» What you have to do: Work through the data below line by line and say how many lines hold "August"; give only the number.

#####

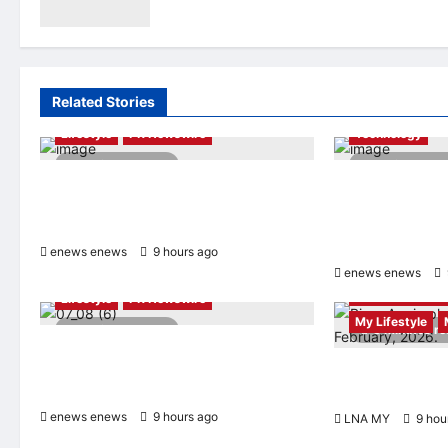
“Smart Tourism”
enews enews
9 hours ago
0
Related Stories
AI
Finance
Lifestyle
PR Newswire
Technology
2 minutes read
4 minutes r
Himel Brings Its Residential Vision to
Longbridge Sing
Life Through the Global Dream Home
Initiative Award 
Campaign
Asian Banking &
Awards 2026
enews enews
9 hours ago
0
enews enews
Entertainment 
Lifestyle
PR Newswire
My Lifestyle
2 minutes read
3 minutes r
UWANT Launches V700 Pro, Its Lightest
Self-Emptying Vacuum Cleaner on
ABBA Fever Retu
Makuake Japan
Björn Again Pro
enews enews
9 hours ago
0
LNA MY
9 hou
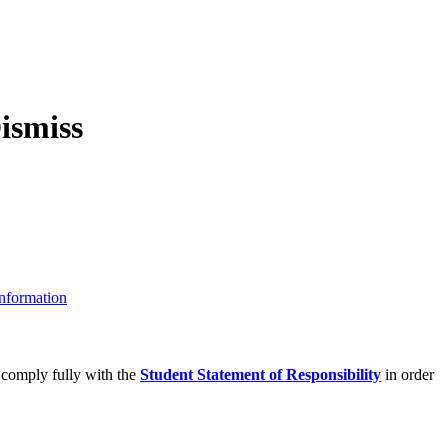
nformation
 comply fully with the
Student Statement of Responsibility
in order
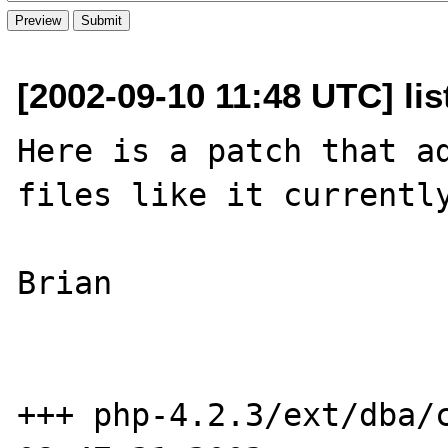
[2002-09-10 11:48 UTC] li
Here is a patch that ad
files like it currently
Brian

+++ php-4.2.3/ext/dba/c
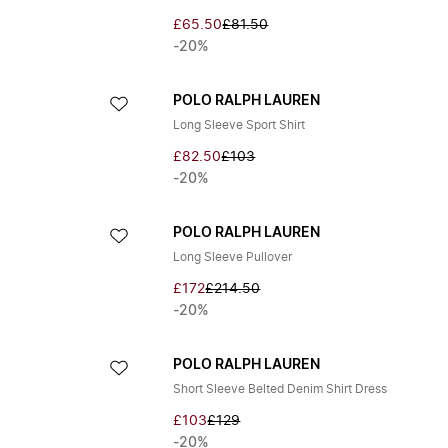
£65.50
£81.50
-20%
POLO RALPH LAUREN
Long Sleeve Sport Shirt
£82.50
£103
-20%
POLO RALPH LAUREN
Long Sleeve Pullover
£172
£214.50
-20%
POLO RALPH LAUREN
Short Sleeve Belted Denim Shirt Dress
£103
£129
-20%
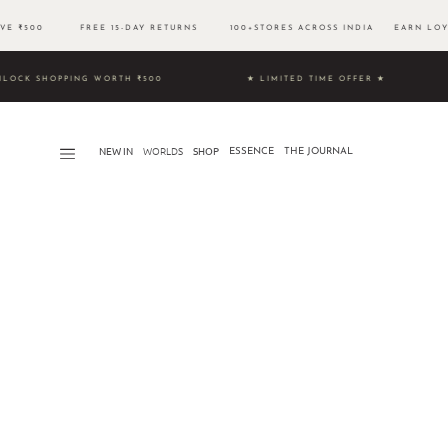
OVE ₹500 FREE 15-DAY RETURNS 100+STORES ACROSS INDIA EARN LOYA
9 & UNLOCK SHOPPING WORTH ₹500 ★ LIMITED TIME OFFER ★
NEW IN
WORLDS​
SHOP
ESSENCE
THE JOURNAL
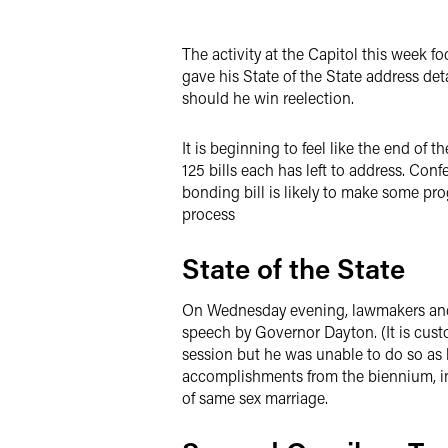
Twitter
The activity at the Capitol this week f
gave his State of the State address det
should he win reelection.
It is beginning to feel like the end of 
125 bills each has left to address. Co
bonding bill is likely to make some pr
process
State of the State
On Wednesday evening, lawmakers and s
speech by Governor Dayton. (It is custo
session but he was unable to do so as h
accomplishments from the biennium, in
of same sex marriage.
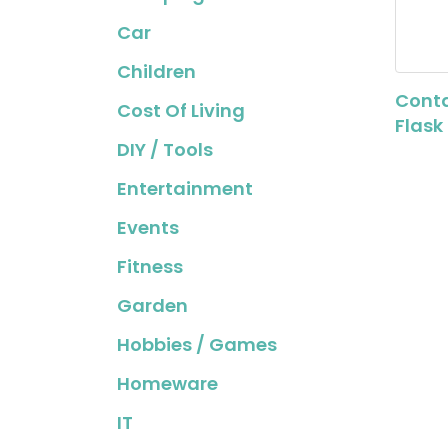
Car
Children
Conta
Cost Of Living
Flask
DIY / Tools
Entertainment
Events
Fitness
Garden
Hobbies / Games
Homeware
IT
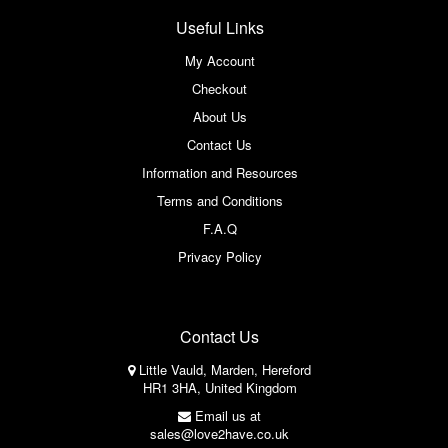
Useful Links
My Account
Checkout
About Us
Contact Us
Information and Resources
Terms and Conditions
F.A.Q
Privacy Policy
Contact Us
Little Vauld, Marden, Hereford
HR1 3HA, United Kingdom
Email us at
sales@love2have.co.uk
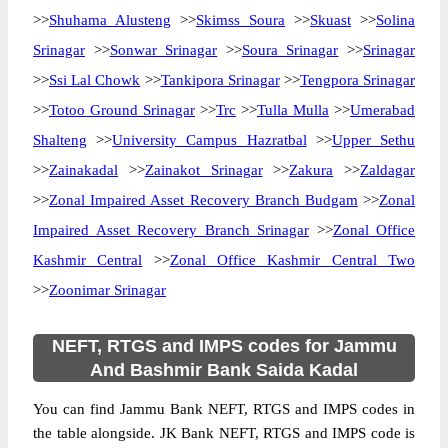
>>
Shuhama Alusteng
>>
Skimss Soura
>>
Skuast
>>
Solina
Srinagar
>>
Sonwar Srinagar
>>
Soura Srinagar
>>
Srinagar
>>
Ssi Lal Chowk
>>
Tankipora Srinagar
>>
Tengpora Srinagar
>>
Totoo Ground Srinagar
>>
Trc
>>
Tulla Mulla
>>
Umerabad
Shalteng
>>
University Campus Hazratbal
>>
Upper Sethu
>>
Zainakadal
>>
Zainakot Srinagar
>>
Zakura
>>
Zaldagar
>>
Zonal Impaired Asset Recovery Branch Budgam
>>
Zonal
Impaired Asset Recovery Branch Srinagar
>>
Zonal Office
Kashmir Central
>>
Zonal Office Kashmir Central Two
>>
Zoonimar Srinagar
NEFT, RTGS and IMPS codes for Jammu
And Bashmir Bank Saida Kadal
You can find Jammu Bank NEFT, RTGS and IMPS codes in
the table alongside. JK Bank NEFT, RTGS and IMPS code is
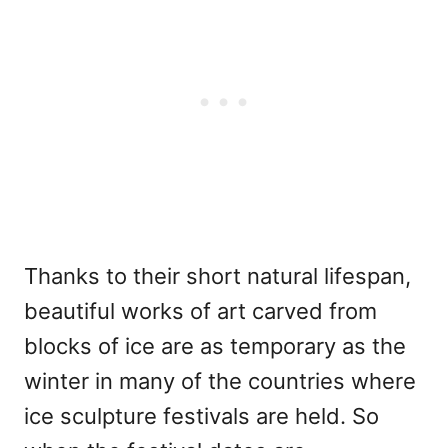
Thanks to their short natural lifespan,
beautiful works of art carved from
blocks of ice are as temporary as the
winter in many of the countries where
ice sculpture festivals are held. So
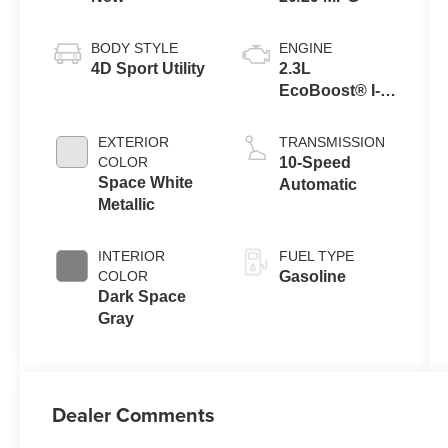
BODY STYLE
ENGINE
4D Sport Utility
2.3L
EcoBoost® I-4
Engine with
Auto Start-Stop
EXTERIOR
TRANSMISSION
Technology
COLOR
10-Speed
Space White
Automatic
Metallic
INTERIOR
FUEL TYPE
COLOR
Gasoline
Dark Space
Gray
Dealer Comments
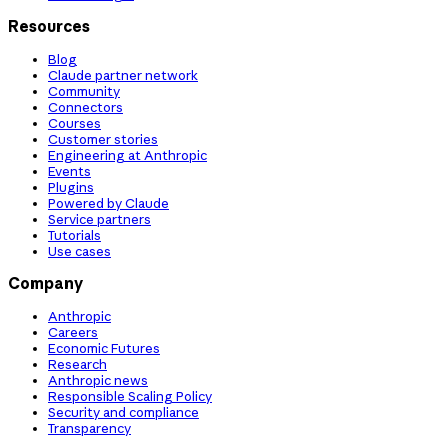
Resources
Blog
Claude partner network
Community
Connectors
Courses
Customer stories
Engineering at Anthropic
Events
Plugins
Powered by Claude
Service partners
Tutorials
Use cases
Company
Anthropic
Careers
Economic Futures
Research
Anthropic news
Responsible Scaling Policy
Security and compliance
Transparency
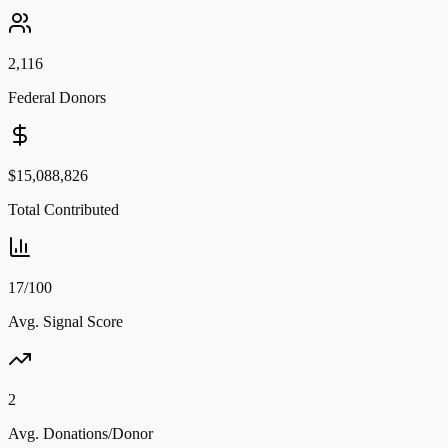
2,116
Federal Donors
$15,088,826
Total Contributed
17/100
Avg. Signal Score
2
Avg. Donations/Donor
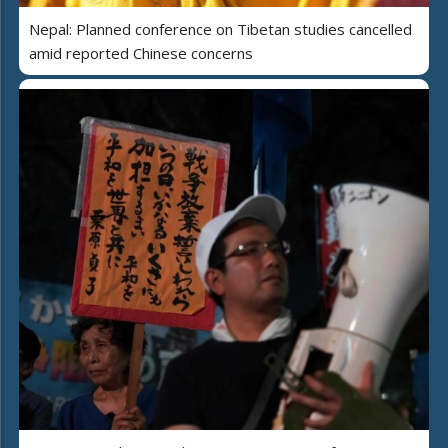
Nepal: Planned conference on Tibetan studies cancelled
amid reported Chinese concerns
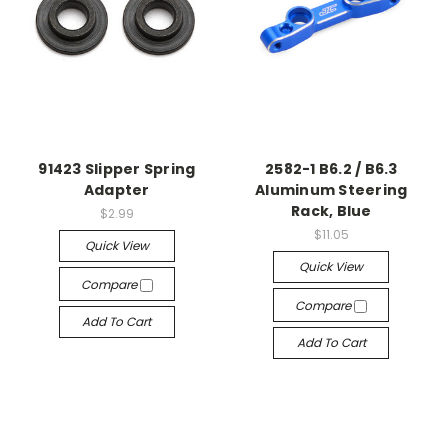
91423 Slipper Spring
2582-1 B6.2 / B6.3
Adapter
Aluminum Steering
Rack, Blue
$2.99
$11.05
Quick View
Quick View
Compare
Compare
Add To Cart
Add To Cart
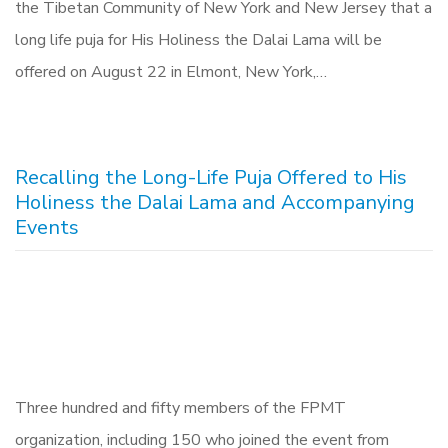
the Tibetan Community of New York and New Jersey that a
long life puja for His Holiness the Dalai Lama will be
offered on August 22 in Elmont, New York,…
Recalling the Long-Life Puja Offered to His
Holiness the Dalai Lama and Accompanying
Events
Three hundred and fifty members of the FPMT
organization, including 150 who joined the event from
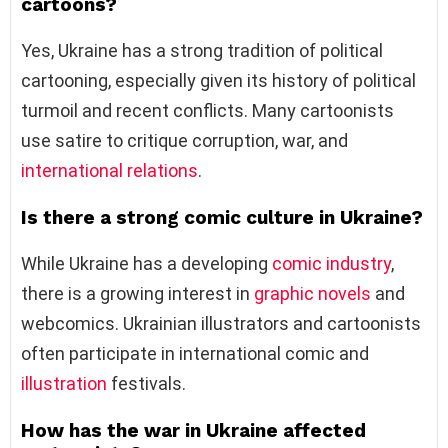
cartoons?
Yes, Ukraine has a strong tradition of political
cartooning, especially given its history of political
turmoil and recent conflicts. Many cartoonists
use satire to critique corruption, war, and
international relations
.
Is there a strong comic culture in Ukraine?
While Ukraine has a developing
comic industry
,
there is a growing interest in
graphic novels
and
webcomics. Ukrainian illustrators and cartoonists
often participate in international comic and
illustration
festivals.
How has the war in Ukraine affected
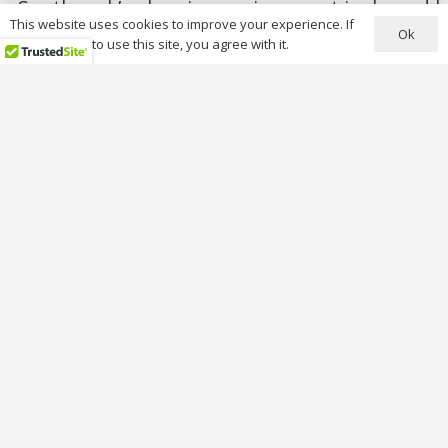
Southwark’s planning environment is shaped by 
This website uses cookies to improve your experience. If
Ok
you continue to use this site, you agree with it.
Conservation Areas (over 50 designated area
Key conservation areas include:
Bermondsey Street
Camberwell Grove
Dulwich Village
Peckham Hill Street
Rotherhithe
Walworth
Borough & Bankside
Applications must demonstrate:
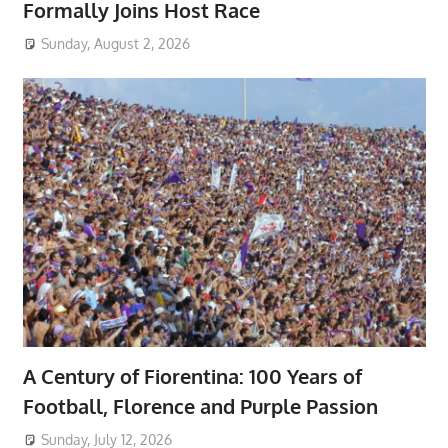
Formally Joins Host Race
Sunday, August 2, 2026
A Century of Fiorentina: 100 Years of
Football, Florence and Purple Passion
Sunday, July 12, 2026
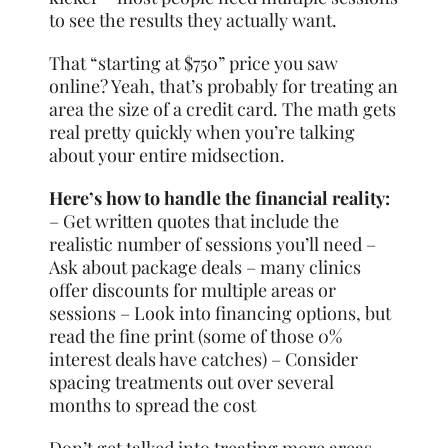
to see the results they actually want.
That “starting at $750” price you saw
online? Yeah, that’s probably for treating an
area the size of a credit card. The math gets
real pretty quickly when you’re talking
about your entire midsection.
Here’s how to handle the financial reality:
– Get written quotes that include the
realistic number of sessions you’ll need –
Ask about package deals – many clinics
offer discounts for multiple areas or
sessions – Look into financing options, but
read the fine print (some of those 0%
interest deals have catches) – Consider
spacing treatments out over several
months to spread the cost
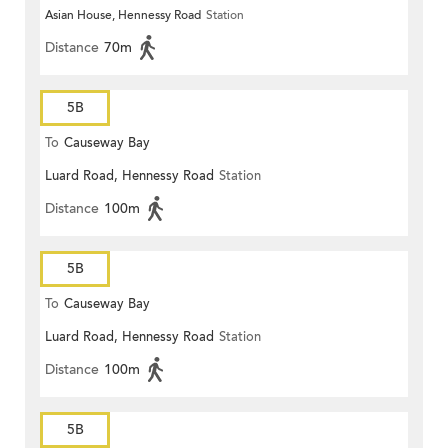
Asian House, Hennessy Road
Station
Distance
70m
5B
To
Causeway Bay
Luard Road, Hennessy Road
Station
Distance
100m
5B
To
Causeway Bay
Luard Road, Hennessy Road
Station
Distance
100m
5B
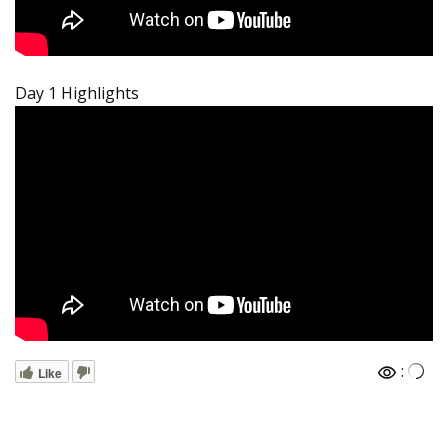
Day 1 Highlights
:
Like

#####

» Reply to the task: 2